The rich stay rich. The Germans like it fine.

1990

Basic Economics

I am faced with the problem of how to discuss the president’s new economic plan in a way that does not reveal that I have no understanding of economics whatsoever.

For a while, I used the old method of devising one sentence that made me sound rather knowledgeable. Whenever the subject came up, I repeated the sentence in a confident tone of voice, even though I hadn’t the foggiest idea of what it meant. For discussions of the new economic plan, my sentence was “The question is: What’s going to happen when the deficit-reduction component begins to bite?”

This is a sentence I cobbled together from a couple of different phrases I heard on the radio in a discussion between two economists who were both unintelligible in an impressive way. One expert said the key would be when something started to bite, although I didn’t catch precisely what it was. For all I know, it might have been trout. The other expert mentioned the deficit-reducing component. I stuck the two phrases together. That opening—“The question is”—was my own little contribution.

I liked the result. It had a nice, authoritative ring to it. I’ve always thought that the word “component” alone could make you sound as if you knew what you were talking about, and this seemed to confirm that theory. For a while, my sentence was very effective. People would say, “What do you think of the economic plan?”

“The question is: What’s going to happen when the deficit-reduction component begins to bite?” I would say, in a voice that I hoped sounded like the voice of a tweedy man with a pipe.

“That’s a good point,” they would say.

“It’s just one aspect,” I’d say, without bothering to include the fact that I didn’t know another. In fact, if you wanted to be absolutely literal about it, I didn’t exactly know that one.

“Precisely,” they’d say.

How was I able to get away with such blatant fakery? Simple: Most of the people I talk to don’t have much more of an understanding of economics than I do. They’re faking just as much as I am. They simply used another method: unfocused agreement (“that’s a good point … precisely”).

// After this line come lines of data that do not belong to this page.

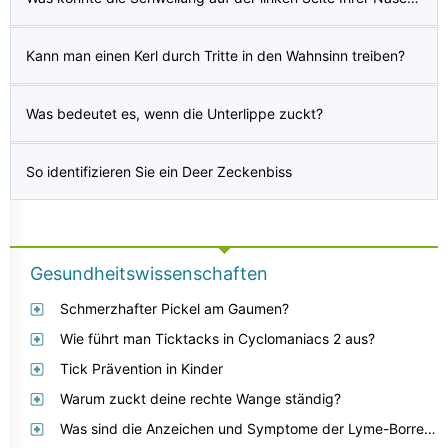
Kann man einen Kerl durch Tritte in den Wahnsinn treiben?
Was bedeutet es, wenn die Unterlippe zuckt?
So identifizieren Sie ein Deer Zeckenbiss
Gesundheitswissenschaften
Schmerzhafter Pickel am Gaumen?
Wie führt man Ticktacks in Cyclomaniacs 2 aus?
Tick ​​Prävention in Kinder
Warum zuckt deine rechte Wange ständig?
Was sind die Anzeichen und Symptome der Lyme-Borreliose vs ALS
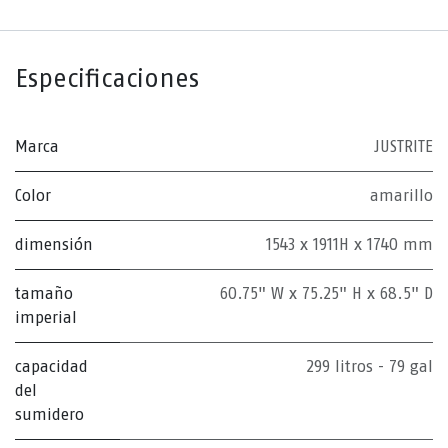
Especificaciones
Marca
JUSTRITE
Color
amarillo
dimensión
1543 x 1911H x 1740 mm
tamaño
60.75" W x 75.25" H x 68.5" D
imperial
capacidad
299 litros - 79 gal
del
sumidero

Actually, that might be overstating it a bit. Almost everyone knows more about economics than I do. I believe that the last time I gave any serious thought to the subject was when I was about eight years old, and I haven’t progressed much since then. Listening as an eight-year-old to my parents and their friends talk about how nobody had any money during the Great Depression, I asked my father, “But where did all the money go?”

He couldn’t tell me, and nobody since has been able to tell me.

“That’s not the point,” a businessman I know said many years later, when I asked him where all the money went during the Great Depression. “That’s not the way you’d express the economic situation that obtained.”